Decided and Entered: December 31, 2003.
Appeal from a decision of the Unemployment Insurance Appeal Board, filed September 16, 2002, which ruled that claimant was disqualified from receiving unemployment insurance benefits because his employment was terminated due to misconduct.
Eric Tohtz, Legal Services of City of New York, Inc., Oswego, for appellant.
Eliot Spitzer, Attorney General, New York City (Majorie S. Leff of counsel), for respondent.

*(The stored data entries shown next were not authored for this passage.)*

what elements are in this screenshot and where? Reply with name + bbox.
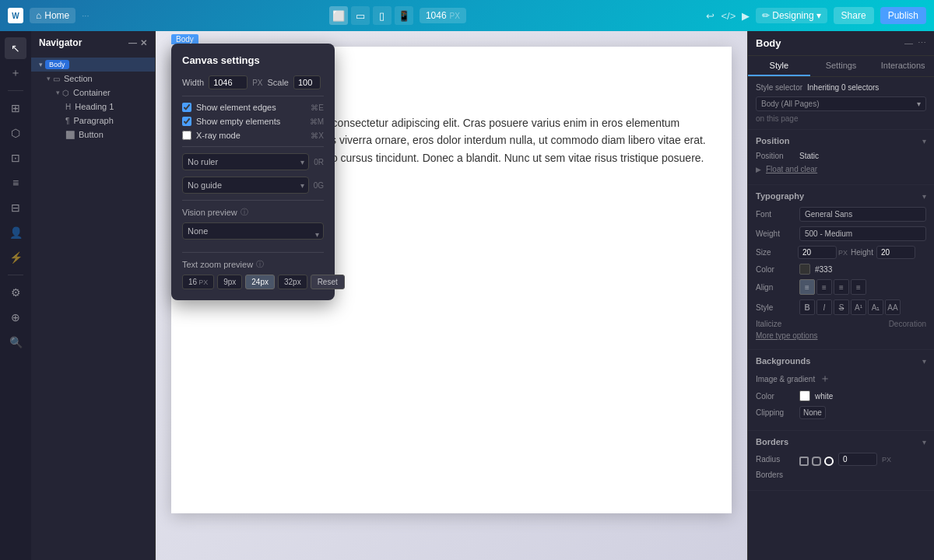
rp-more-type-options[interactable]: More type options xyxy=(756,328,926,343)
logic-icon[interactable]: ⚡ xyxy=(5,247,26,268)
frame-mobile-btn[interactable]: ▯ xyxy=(373,6,392,25)
radius-circle-icon[interactable] xyxy=(824,457,834,466)
rp-float-row: ▶ Float and clear xyxy=(756,165,926,173)
nav-item-section[interactable]: ▾ ▭ Section xyxy=(31,72,155,86)
rp-float-link[interactable]: Float and clear xyxy=(766,165,817,173)
nav-close-icon[interactable]: ✕ xyxy=(140,38,147,48)
rp-color-swatch[interactable] xyxy=(799,264,810,275)
cs-zoom-24px[interactable]: 24px xyxy=(245,275,275,289)
code-btn[interactable]: </> xyxy=(721,10,736,22)
align-justify-btn[interactable]: ≡ xyxy=(851,279,866,295)
rp-size-input[interactable] xyxy=(798,246,837,259)
rp-clipping-select[interactable]: None xyxy=(799,406,826,419)
cs-zoom-16[interactable]: 16 PX xyxy=(182,275,214,289)
rp-more-icon[interactable]: ⋯ xyxy=(918,38,926,48)
italic-btn[interactable]: I xyxy=(816,299,832,315)
rp-borders-row: Borders xyxy=(756,471,926,479)
canvas-size-display[interactable]: 1046 PX xyxy=(420,8,466,23)
search-icon[interactable]: 🔍 xyxy=(5,331,26,353)
ecommerce-icon[interactable]: ⊟ xyxy=(5,197,26,219)
cs-vision-select[interactable]: None xyxy=(182,222,324,240)
rp-height-label: Height xyxy=(851,248,873,257)
topbar-home[interactable]: ⌂ Home xyxy=(30,8,75,23)
rp-typography-arrow[interactable]: ▾ xyxy=(922,192,926,201)
rp-position-arrow[interactable]: ▾ xyxy=(922,137,926,145)
cs-scale-input[interactable] xyxy=(293,75,321,89)
superscript-btn[interactable]: A¹ xyxy=(851,299,866,315)
radius-square-icon[interactable] xyxy=(799,457,809,466)
preview-btn[interactable]: ▶ xyxy=(742,10,750,22)
rp-float-arrow: ▶ xyxy=(756,166,761,173)
rp-weight-select[interactable]: 500 - Medium xyxy=(799,226,926,241)
align-right-btn[interactable]: ≡ xyxy=(834,279,849,295)
components-icon[interactable]: ⊡ xyxy=(5,147,26,169)
align-left-btn[interactable]: ≡ xyxy=(799,279,815,295)
rp-radius-input[interactable] xyxy=(838,453,877,466)
topbar-logo: W xyxy=(8,8,23,23)
canvas-width: 1046 xyxy=(426,10,447,21)
cs-zoom-9px[interactable]: 9px xyxy=(217,275,242,289)
rp-style-selector-value: Inheriting 0 selectors xyxy=(807,83,879,92)
undo-btn[interactable]: ↩ xyxy=(706,10,715,22)
strikethrough-btn[interactable]: S xyxy=(834,299,849,315)
cursor-icon[interactable]: ↖ xyxy=(5,37,26,59)
tab-settings[interactable]: Settings xyxy=(810,56,873,76)
rp-pos-value: Static xyxy=(799,152,819,160)
share-button[interactable]: Share xyxy=(834,7,874,24)
nav-label-section: Section xyxy=(64,74,93,83)
rp-header-icons: — ⋯ xyxy=(904,38,926,48)
cs-xray-checkbox[interactable] xyxy=(182,131,191,140)
rp-height-input[interactable] xyxy=(876,246,915,259)
cs-vision-info: ⓘ xyxy=(241,207,248,218)
rp-bg-color-swatch[interactable] xyxy=(799,390,810,401)
cs-guide-select[interactable]: No guide xyxy=(182,177,309,194)
nav-label-container: Container xyxy=(73,88,111,97)
add-element-icon[interactable]: ＋ xyxy=(5,62,26,84)
cs-show-edges-checkbox[interactable] xyxy=(182,103,191,112)
bold-btn[interactable]: B xyxy=(799,299,815,315)
rp-style-selector-btn[interactable]: Body (All Pages) ▾ xyxy=(756,96,926,111)
subscript-btn[interactable]: A₁ xyxy=(868,299,883,315)
cs-show-empty-checkbox[interactable] xyxy=(182,117,191,126)
caps-btn[interactable]: AA xyxy=(885,299,901,315)
chevron-down-icon: ▾ xyxy=(917,100,921,108)
settings-icon[interactable]: ⚙ xyxy=(5,282,26,303)
cs-zoom-32px[interactable]: 32px xyxy=(278,275,307,289)
pages-icon[interactable]: ⊞ xyxy=(5,97,26,119)
rp-font-select[interactable]: General Sans xyxy=(799,207,926,222)
radius-rounded-icon[interactable] xyxy=(812,457,821,466)
nav-item-button[interactable]: ⬜ Button xyxy=(31,128,155,142)
cs-zoom-label: Text zoom preview ⓘ xyxy=(182,259,324,270)
cs-zoom-reset[interactable]: Reset xyxy=(311,275,345,289)
nav-label-button: Button xyxy=(79,130,104,139)
frame-desktop-btn[interactable]: ⬜ xyxy=(329,6,348,25)
rp-radius-label: Radius xyxy=(756,455,795,464)
rp-typography-section: Typography ▾ Font General Sans Weight 50… xyxy=(748,185,934,350)
cs-title: Canvas settings xyxy=(182,54,324,66)
frame-tablet-btn[interactable]: ▭ xyxy=(351,6,370,25)
topbar-dots: ··· xyxy=(82,11,89,20)
publish-button[interactable]: Publish xyxy=(880,7,926,24)
cs-ruler-select[interactable]: No ruler xyxy=(182,153,309,170)
nav-item-container[interactable]: ▾ ⬡ Container xyxy=(31,86,155,100)
rp-position-section: Position ▾ Position Static ▶ Float and c… xyxy=(748,130,934,185)
cms-icon[interactable]: ≡ xyxy=(5,172,26,194)
align-center-btn[interactable]: ≡ xyxy=(816,279,832,295)
members-icon[interactable]: 👤 xyxy=(5,222,26,243)
assets-icon[interactable]: ⬡ xyxy=(5,122,26,144)
rp-add-gradient-btn[interactable]: ＋ xyxy=(820,372,830,386)
frame-phone-btn[interactable]: 📱 xyxy=(395,6,413,25)
rp-minimize-icon[interactable]: — xyxy=(904,38,913,48)
rp-borders-arrow[interactable]: ▾ xyxy=(922,438,926,446)
nav-minimize-icon[interactable]: — xyxy=(128,38,137,48)
nav-item-body[interactable]: ▾ Body xyxy=(31,58,155,72)
cs-width-input[interactable] xyxy=(209,75,248,89)
rp-backgrounds-arrow[interactable]: ▾ xyxy=(922,357,926,366)
designing-mode[interactable]: ✏ Designing ▾ xyxy=(756,8,827,23)
nav-item-heading[interactable]: H Heading 1 xyxy=(31,100,155,114)
tab-interactions[interactable]: Interactions xyxy=(872,56,934,76)
add-panel-icon[interactable]: ⊕ xyxy=(5,306,26,328)
chevron-down-icon: ▾ xyxy=(816,10,821,21)
tab-style[interactable]: Style xyxy=(748,56,810,76)
nav-item-paragraph[interactable]: ¶ Paragraph xyxy=(31,114,155,128)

Before: Cardona, P.J., Crew III, Peters, Spain and Carpinello, JJ.
MEMORANDUM AND ORDER
Claimant, a janitor, was suspended for three days for not abiding by the employer's directive to provide a doctor's note to explain a recent absence. Claimant was discharged when he failed to return to work at the end of the three days or thereafter contact the employer. Substantial evidence supports the Unemployment Insurance Appeal Board's decision that claimant engaged in disqualifying misconduct. It is well settled that failure to return to work as scheduled may constitute disqualifying misconduct (see e.g. Matter of Raykina [Commissioner of Labor], 304 A.D.2d 940; Matter of Kanber [Commissioner of Labor], 288 A.D.2d 739, 740; Matter of McDade [Hudacs], 203 A.D.2d 859). Although claimant testified that he reported for work following the suspension, he left after a coworker told him that he had been fired. By failing to talk to his supervisor or thereafter contact the employer, claimant neglected to take reasonable steps to protect his employment (see Matter of Cranston [Commissioner of Labor], 294 A.D.2d 694, 694-695).
Cardona, P.J., Crew III, Peters, Spain and Carpinello, JJ., concur.
ORDERED that the decision is affirmed, without costs.